## About this task
Check the material that follows for the word "apoyo" and say how many lines contain it, with no other words.
┄┄┄┄┄┄┄┄┄┄
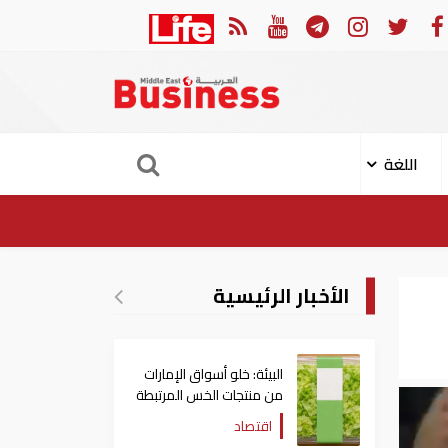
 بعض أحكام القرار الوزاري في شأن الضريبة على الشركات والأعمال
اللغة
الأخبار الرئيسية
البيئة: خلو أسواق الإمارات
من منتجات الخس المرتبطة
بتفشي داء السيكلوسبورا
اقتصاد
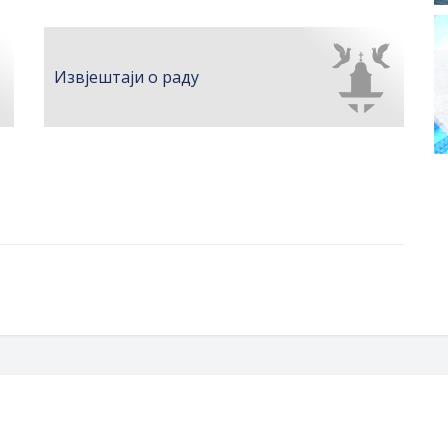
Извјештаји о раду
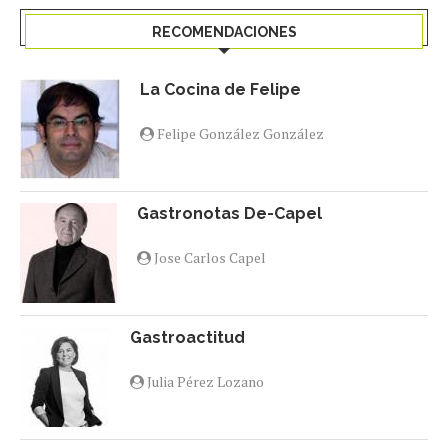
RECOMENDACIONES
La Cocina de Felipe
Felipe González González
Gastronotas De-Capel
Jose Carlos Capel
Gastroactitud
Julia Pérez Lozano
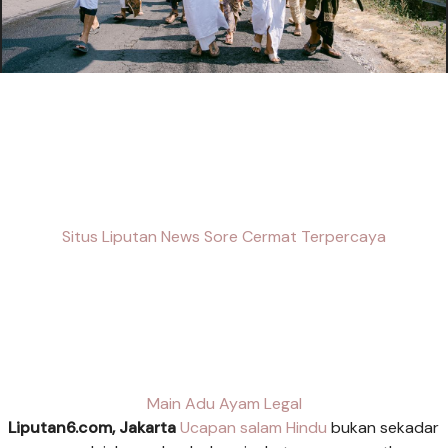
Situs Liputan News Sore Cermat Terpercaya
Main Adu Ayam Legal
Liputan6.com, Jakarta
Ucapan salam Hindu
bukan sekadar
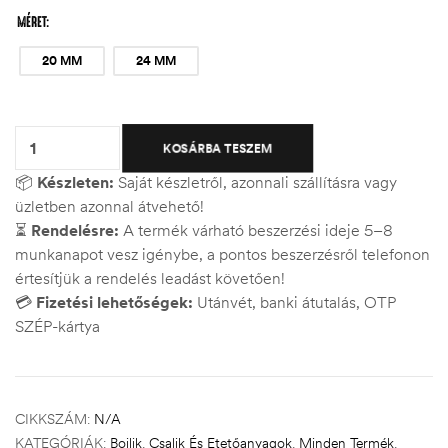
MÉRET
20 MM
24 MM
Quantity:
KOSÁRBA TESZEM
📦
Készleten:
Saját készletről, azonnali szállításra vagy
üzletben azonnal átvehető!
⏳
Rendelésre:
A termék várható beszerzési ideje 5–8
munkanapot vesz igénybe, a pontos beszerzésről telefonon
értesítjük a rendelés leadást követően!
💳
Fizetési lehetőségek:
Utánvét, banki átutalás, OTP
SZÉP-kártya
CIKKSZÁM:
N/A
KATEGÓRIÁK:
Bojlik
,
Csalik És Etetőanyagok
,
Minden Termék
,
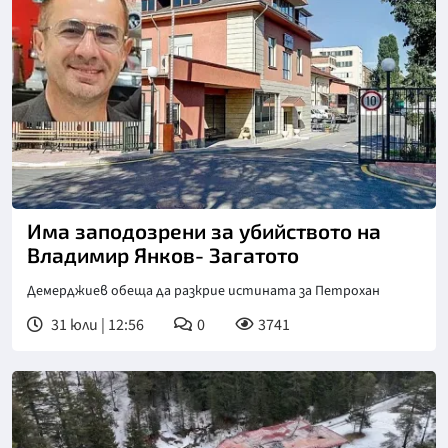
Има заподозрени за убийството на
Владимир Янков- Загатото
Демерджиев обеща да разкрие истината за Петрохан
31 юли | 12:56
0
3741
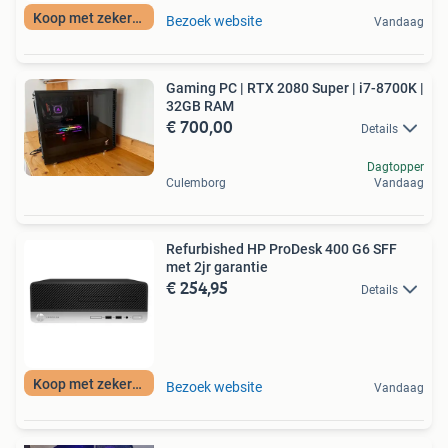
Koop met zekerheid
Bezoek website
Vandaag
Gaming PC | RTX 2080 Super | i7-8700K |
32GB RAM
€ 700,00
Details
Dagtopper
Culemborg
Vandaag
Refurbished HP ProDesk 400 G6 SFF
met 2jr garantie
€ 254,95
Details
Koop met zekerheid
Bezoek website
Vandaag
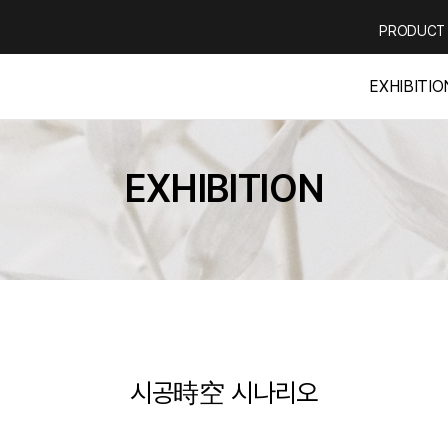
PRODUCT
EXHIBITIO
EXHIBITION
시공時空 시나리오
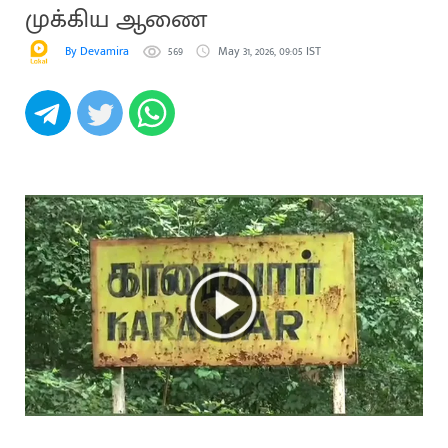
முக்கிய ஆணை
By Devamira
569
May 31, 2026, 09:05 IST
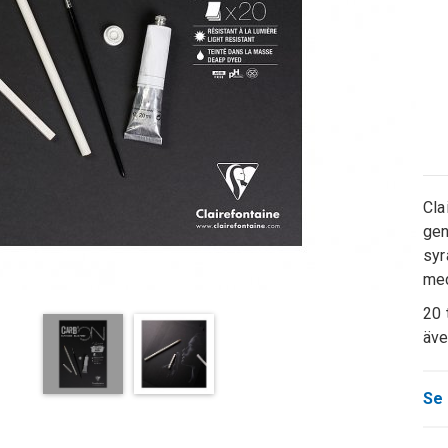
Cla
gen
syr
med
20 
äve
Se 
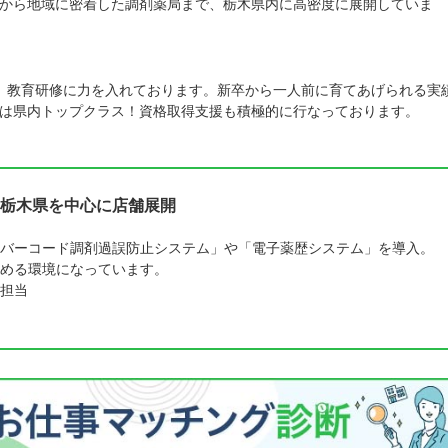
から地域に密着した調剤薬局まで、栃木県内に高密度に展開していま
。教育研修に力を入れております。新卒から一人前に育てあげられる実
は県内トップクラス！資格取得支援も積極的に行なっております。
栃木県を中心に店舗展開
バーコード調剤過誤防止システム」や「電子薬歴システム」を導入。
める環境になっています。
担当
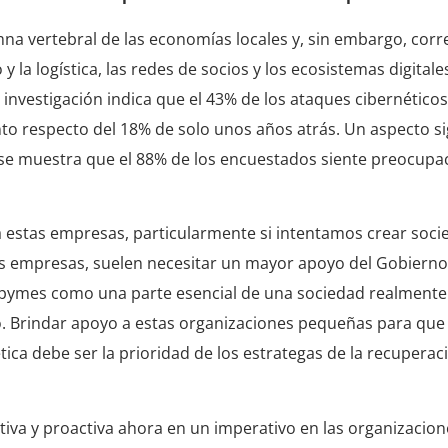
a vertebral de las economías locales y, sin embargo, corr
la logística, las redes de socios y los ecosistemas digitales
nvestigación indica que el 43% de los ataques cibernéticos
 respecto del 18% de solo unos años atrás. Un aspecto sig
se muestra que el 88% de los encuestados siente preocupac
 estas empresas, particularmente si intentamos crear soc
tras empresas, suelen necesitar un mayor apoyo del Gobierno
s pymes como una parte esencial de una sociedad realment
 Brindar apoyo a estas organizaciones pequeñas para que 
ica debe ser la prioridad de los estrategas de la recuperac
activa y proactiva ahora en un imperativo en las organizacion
┄┄┄┄┄┄┄┄┄┄
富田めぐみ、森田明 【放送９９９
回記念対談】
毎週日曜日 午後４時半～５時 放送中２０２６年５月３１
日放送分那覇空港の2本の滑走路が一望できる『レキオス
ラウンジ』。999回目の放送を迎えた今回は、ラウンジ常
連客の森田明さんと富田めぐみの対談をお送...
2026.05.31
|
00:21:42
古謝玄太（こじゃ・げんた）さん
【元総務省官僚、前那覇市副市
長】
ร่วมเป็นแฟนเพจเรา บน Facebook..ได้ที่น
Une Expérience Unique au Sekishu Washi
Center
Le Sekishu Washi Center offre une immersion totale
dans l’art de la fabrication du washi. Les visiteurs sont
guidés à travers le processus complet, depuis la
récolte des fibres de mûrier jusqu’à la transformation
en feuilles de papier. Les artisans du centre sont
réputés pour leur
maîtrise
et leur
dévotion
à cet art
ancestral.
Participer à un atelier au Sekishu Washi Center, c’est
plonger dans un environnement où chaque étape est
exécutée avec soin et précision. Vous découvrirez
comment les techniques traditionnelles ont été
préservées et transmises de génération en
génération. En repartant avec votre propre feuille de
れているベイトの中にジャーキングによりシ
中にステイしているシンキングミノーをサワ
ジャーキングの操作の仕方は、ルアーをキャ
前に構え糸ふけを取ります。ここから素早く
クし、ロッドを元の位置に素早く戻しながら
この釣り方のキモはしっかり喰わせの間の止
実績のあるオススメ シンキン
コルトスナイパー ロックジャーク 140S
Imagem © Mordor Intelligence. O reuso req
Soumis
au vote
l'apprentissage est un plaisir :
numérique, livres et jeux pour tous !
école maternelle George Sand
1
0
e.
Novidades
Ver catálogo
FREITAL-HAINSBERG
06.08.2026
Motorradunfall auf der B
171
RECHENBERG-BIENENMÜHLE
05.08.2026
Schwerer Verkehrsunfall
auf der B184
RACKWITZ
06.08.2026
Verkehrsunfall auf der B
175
┄┄┄┄┄┄┄┄┄┄
## Task response
2